DATA SHOWN =>
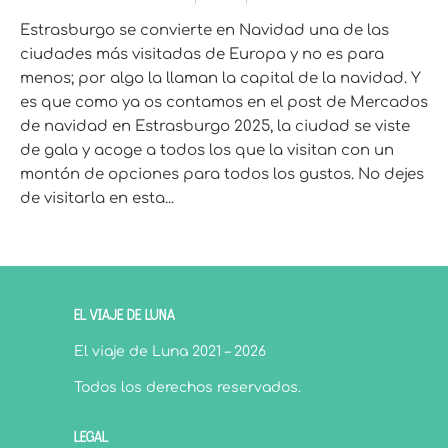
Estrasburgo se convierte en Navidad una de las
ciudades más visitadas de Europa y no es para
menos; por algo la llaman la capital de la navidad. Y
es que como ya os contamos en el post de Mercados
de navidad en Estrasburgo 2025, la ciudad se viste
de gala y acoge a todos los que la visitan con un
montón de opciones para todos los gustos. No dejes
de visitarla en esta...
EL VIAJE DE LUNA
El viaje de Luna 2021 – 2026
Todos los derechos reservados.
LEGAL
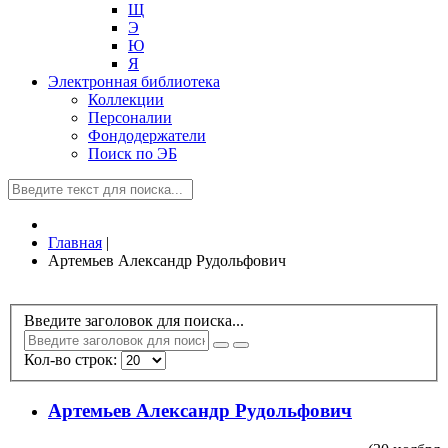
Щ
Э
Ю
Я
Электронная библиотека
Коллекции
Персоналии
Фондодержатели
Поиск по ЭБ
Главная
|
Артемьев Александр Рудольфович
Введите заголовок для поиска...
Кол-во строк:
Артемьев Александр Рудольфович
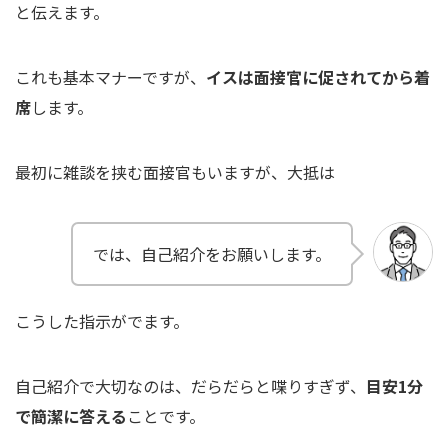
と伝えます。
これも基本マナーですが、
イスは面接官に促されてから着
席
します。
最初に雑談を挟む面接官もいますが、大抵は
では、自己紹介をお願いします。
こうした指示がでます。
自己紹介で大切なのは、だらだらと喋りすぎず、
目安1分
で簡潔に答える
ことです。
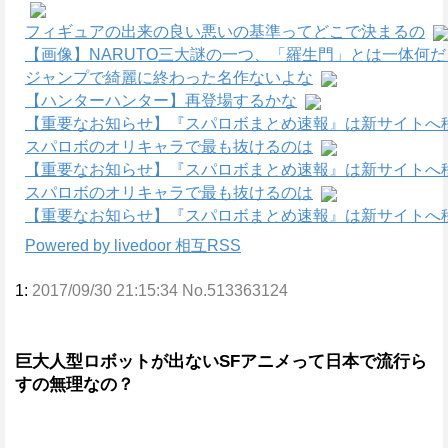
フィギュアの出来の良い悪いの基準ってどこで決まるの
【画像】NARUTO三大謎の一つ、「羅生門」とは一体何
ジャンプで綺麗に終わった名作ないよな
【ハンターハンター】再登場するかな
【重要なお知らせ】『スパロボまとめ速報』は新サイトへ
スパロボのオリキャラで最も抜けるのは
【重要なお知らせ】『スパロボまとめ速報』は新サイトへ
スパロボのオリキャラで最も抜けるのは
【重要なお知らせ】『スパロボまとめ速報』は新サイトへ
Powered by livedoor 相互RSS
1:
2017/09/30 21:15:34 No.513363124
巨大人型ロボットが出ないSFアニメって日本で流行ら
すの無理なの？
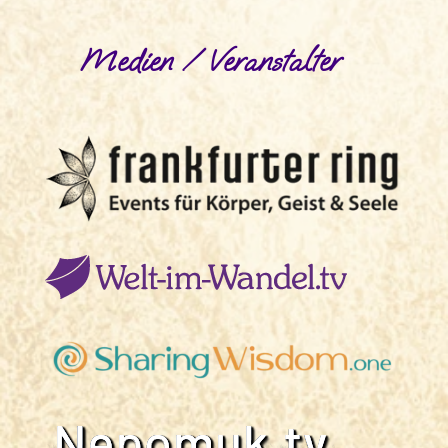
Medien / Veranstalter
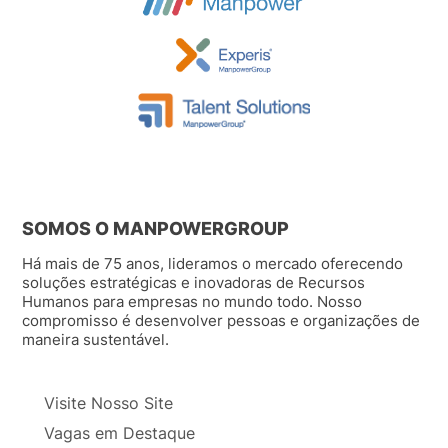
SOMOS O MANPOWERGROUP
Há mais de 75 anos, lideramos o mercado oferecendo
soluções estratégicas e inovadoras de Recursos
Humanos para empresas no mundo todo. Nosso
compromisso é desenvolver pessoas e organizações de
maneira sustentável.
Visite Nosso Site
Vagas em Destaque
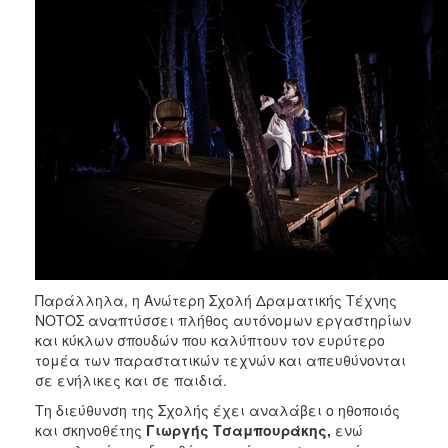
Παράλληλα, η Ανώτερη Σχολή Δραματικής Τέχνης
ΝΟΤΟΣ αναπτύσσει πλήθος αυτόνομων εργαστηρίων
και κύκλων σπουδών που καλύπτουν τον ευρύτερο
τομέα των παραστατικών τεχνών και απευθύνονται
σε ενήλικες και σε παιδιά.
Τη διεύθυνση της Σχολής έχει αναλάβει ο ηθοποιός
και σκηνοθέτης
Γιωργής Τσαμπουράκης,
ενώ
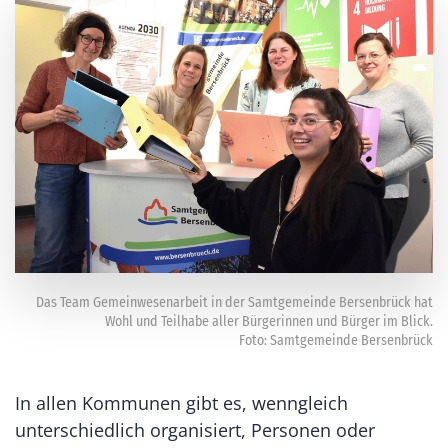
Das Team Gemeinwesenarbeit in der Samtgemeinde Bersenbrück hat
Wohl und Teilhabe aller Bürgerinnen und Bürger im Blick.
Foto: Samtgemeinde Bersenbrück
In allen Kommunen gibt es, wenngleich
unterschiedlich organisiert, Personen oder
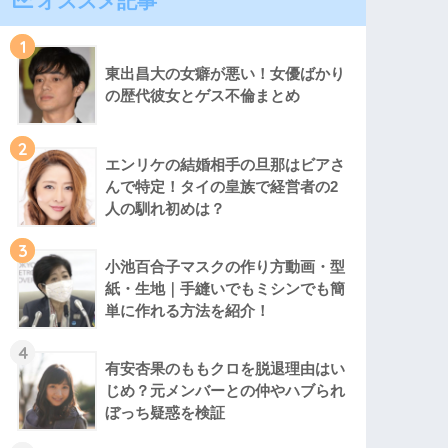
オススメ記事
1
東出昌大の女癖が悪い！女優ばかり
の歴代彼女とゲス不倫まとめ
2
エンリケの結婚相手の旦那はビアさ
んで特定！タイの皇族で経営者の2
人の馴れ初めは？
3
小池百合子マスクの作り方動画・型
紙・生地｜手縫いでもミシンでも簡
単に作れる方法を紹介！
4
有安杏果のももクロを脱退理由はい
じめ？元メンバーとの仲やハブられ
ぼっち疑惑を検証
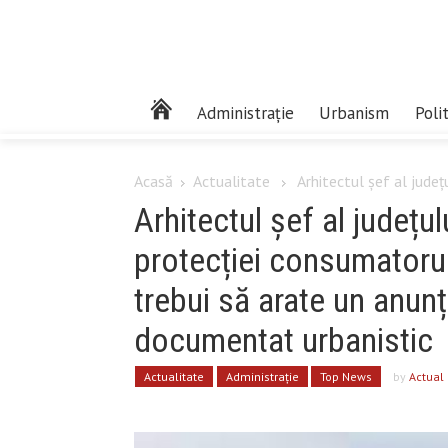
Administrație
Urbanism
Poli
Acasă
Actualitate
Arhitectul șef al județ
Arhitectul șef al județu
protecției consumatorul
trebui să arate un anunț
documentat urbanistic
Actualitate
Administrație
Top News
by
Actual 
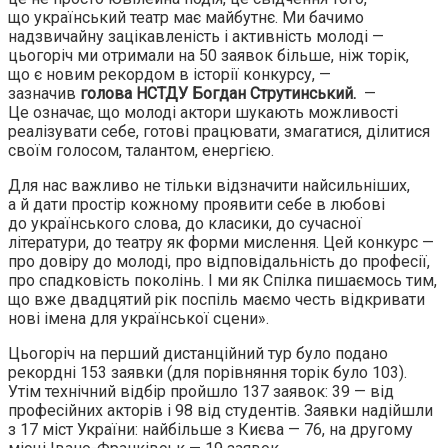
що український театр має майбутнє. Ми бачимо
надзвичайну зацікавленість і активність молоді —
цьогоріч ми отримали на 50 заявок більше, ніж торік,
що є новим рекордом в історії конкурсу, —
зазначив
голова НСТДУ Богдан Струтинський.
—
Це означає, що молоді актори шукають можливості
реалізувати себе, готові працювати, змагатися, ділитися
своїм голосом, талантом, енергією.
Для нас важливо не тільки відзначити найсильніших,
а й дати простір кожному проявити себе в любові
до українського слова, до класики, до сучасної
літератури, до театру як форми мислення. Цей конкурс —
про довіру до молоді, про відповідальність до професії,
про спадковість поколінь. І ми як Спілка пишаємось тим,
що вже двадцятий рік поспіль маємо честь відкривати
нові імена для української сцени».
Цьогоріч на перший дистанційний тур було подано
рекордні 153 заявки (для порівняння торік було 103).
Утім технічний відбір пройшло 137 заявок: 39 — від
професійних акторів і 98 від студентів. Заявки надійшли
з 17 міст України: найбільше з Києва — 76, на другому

EXERCISE GOAL =>
For the string "торік", state how many lines in the listing contain it, and give no other words.

SOLUTION TO THE PROBLEM =>
2